O planeamento, detalhado ou fluido, está dependente de muitos factores que só lhe dizem respeito a si: a condição física (qualquer pessoa pode fazer o caminho desde que se conheça e o adapte às suas possibilidades), a idade, o seu gosto por ir sozinho ou acompanhado, os seus medos, a sua vontade de se inspirar, ou não, na abundante partilha de outros peregrinos que está disponível na internet, o orçamento que quer afectar, a altura do ano em que pretende ir e, muito importante, a consciência das razões porque quer fazer o Caminho.
Na certeza, confirmada pela experiência destas duas peregrinações, de que só existem os nossos limites para o fazer. E que cuidar de nós é fundamental.

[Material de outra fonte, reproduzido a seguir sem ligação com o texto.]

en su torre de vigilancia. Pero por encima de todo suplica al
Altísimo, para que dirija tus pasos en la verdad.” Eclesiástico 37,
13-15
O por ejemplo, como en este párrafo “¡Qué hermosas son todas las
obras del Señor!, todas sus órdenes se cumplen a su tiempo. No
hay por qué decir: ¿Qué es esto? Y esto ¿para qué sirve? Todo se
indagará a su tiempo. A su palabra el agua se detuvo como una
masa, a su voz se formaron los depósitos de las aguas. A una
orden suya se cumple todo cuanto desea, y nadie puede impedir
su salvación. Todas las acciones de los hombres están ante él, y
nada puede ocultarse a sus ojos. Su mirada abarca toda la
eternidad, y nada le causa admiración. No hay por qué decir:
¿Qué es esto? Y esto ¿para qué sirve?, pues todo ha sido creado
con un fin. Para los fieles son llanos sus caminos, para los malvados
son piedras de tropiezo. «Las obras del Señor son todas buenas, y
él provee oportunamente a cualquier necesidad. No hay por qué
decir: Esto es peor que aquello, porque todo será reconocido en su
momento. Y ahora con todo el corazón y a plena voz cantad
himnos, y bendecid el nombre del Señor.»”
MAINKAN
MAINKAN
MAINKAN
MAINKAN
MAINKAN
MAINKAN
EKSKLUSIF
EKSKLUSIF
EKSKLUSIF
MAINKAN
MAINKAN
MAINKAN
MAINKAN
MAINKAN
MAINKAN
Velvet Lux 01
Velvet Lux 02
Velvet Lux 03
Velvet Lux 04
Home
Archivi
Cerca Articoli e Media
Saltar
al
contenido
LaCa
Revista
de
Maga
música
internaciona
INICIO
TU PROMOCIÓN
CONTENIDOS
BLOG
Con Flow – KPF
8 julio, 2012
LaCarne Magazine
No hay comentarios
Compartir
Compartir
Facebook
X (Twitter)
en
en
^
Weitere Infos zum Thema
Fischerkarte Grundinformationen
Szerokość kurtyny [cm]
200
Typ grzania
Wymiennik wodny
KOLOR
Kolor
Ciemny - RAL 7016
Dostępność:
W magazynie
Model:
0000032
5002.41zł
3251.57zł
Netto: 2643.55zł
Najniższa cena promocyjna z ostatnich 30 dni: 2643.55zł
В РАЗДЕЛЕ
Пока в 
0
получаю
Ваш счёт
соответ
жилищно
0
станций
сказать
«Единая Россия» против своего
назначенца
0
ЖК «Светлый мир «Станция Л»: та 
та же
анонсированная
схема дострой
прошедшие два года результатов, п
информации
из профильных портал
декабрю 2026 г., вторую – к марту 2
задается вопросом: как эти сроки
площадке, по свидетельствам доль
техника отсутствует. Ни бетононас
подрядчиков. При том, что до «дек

Vamos ser sinceras. Eu gosto de viajar. Gosto de ir, de partir.
O dia de viagem para a partida aconteceu a 02 de Outubro, num percurso de comboio de Santa Apolónia a Caminha e terminou com a travessia do rio Minho de barco e a passeata de 5 km até à primeira cidadezinha galega - A Guardia.
A viagem de comboio permite passar por sítios diferentes dos não-lugares das auto-estradas. Mais humanos e próximos da vida, com mais natureza, onde se percebe a estação do ano em que estamos.
À medida que o comboio avança, ganho distância e a minha disponibilidade aumenta. Vêm-me à cabeça rotinas, ocupações e preocupações, mas deixo ir, agora não quero saber. Agora não me importa.
Chegadas ao Albergue de Caminha um simpático senhor informa-nos que a travessia do rio não se faz à segunda-feira. Decidimos atravessar para Espanha e não dormir em Caminha.
Esta possibilidade de ajuste, para mim é condição necessária. Embora saiba que muitas pessoas privilegiam a previsibilidade de marcações prévias e de uma planificação menos flexível. Faça-o à sua medida.

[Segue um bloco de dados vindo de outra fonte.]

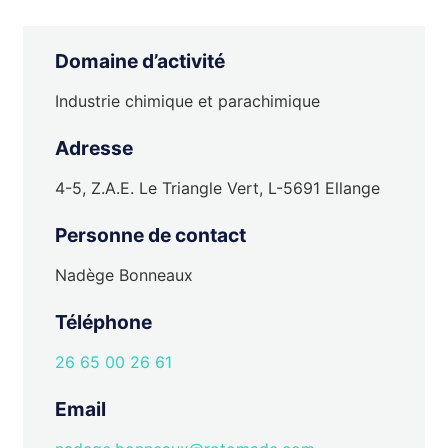
Domaine d’activité
Industrie chimique et parachimique
Adresse
4-5, Z.A.E. Le Triangle Vert, L-5691 Ellange
Personne de contact
Nadège Bonneaux
Téléphone
26 65 00 26 61
Email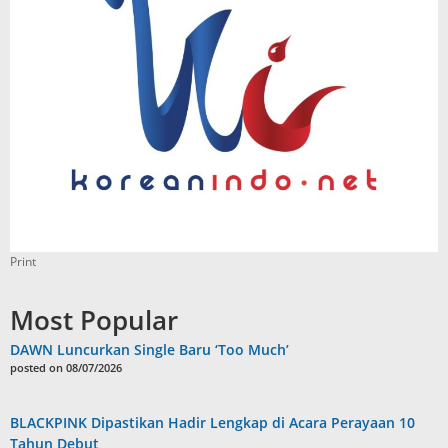
Print
Most Popular
DAWN Luncurkan Single Baru ‘Too Much’
posted on 08/07/2026
BLACKPINK Dipastikan Hadir Lengkap di Acara Perayaan 10
Tahun Debut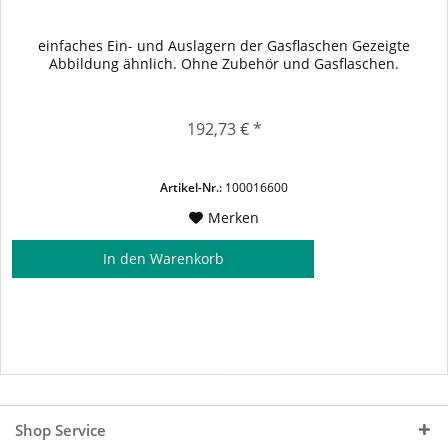
einfaches Ein- und Auslagern der Gasflaschen Gezeigte
Abbildung ähnlich. Ohne Zubehör und Gasflaschen.
192,73 € *
Artikel-Nr.:
100016600
Merken
In den
Warenkorb
Shop Service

Perguntamos pelo albergue na vila piscatória e um local dispõe-se e ir connosco até lá, contando a história da terra, das dificuldades atuais para ganhar a vida e da migração e imigração das gentes novas para outras paragens.
Chegadas ao albergue aguardámos. Estava fechado com um letreiro na porta para contactar a polícia local. Um peregrino ciclista já o tinha feito e, passado pouco tempo, vieram os polícias que nos registaram a entrada. Instalámo-nos na camarata e depois de descansarmos um pouco fomos dar uma volta pela terra e jantar um polvo cozido a saber a mar numa esplanada virada para o porto e para o passadiço que o contornava – ponto de encontro das gentes locais. Terminámos o dia com um belo pôr-do-sol.

- Garantia de tranquilidade e contacto com a natureza
A maior parte dos percursos que fiz, tanto neste Caminho, como no anterior, são de emersão na natureza. Apesar de atravessarmos cidades (Baiona, Vigo e Pontevedra) e de termos alguns troços de circulação pela estrada N 550, a maioria do percurso é feita por caminhos muito bonitos em meio natural, atravessando bosques, troços de via romana, passando por pequenas aldeias e vilas em estradas secundárias sem movimento ou em trilhos de terra batida.
Neste Caminho, o tempo com manhãs frescas e suaves, permitiu começar as etapas mais tarde e a um ritmo tranquilo. Aliás, caminhar ao nosso ritmo é uma das sugestões que vale a pena seguir.
Apreciar verdadeiramente os ambientes por onde passamos, sentir os cheiros, as texturas, os sons, as cores, o nascer e o pôr do sol, as casas e as gentes é um dos privilégios deste jogo de sentidos.
Quando andamos a pé vemos as coisas de outra forma, prestamos atenção a pormenores que não nos são habituais. Para mim essa é uma das formas de entrar no meu ritmo, de me conectar com a natureza e comigo própria.
Ao longo do caminho cruzámo-nos com outros peregrinos, bastantes mais a partir de Redondela quando apanhamos o Caminho Português - existe uma disponibilidade, um espírito de solidariedade e simpatia que une os peregrinos e permite ter curtas, honestas e profundas conversas com quem não conhecemos de lado nenhum, nem provavelmente voltaremos a encontrar. Também é uma forma de treino da nossa humanidade e a nossa condição humana sai reforçada.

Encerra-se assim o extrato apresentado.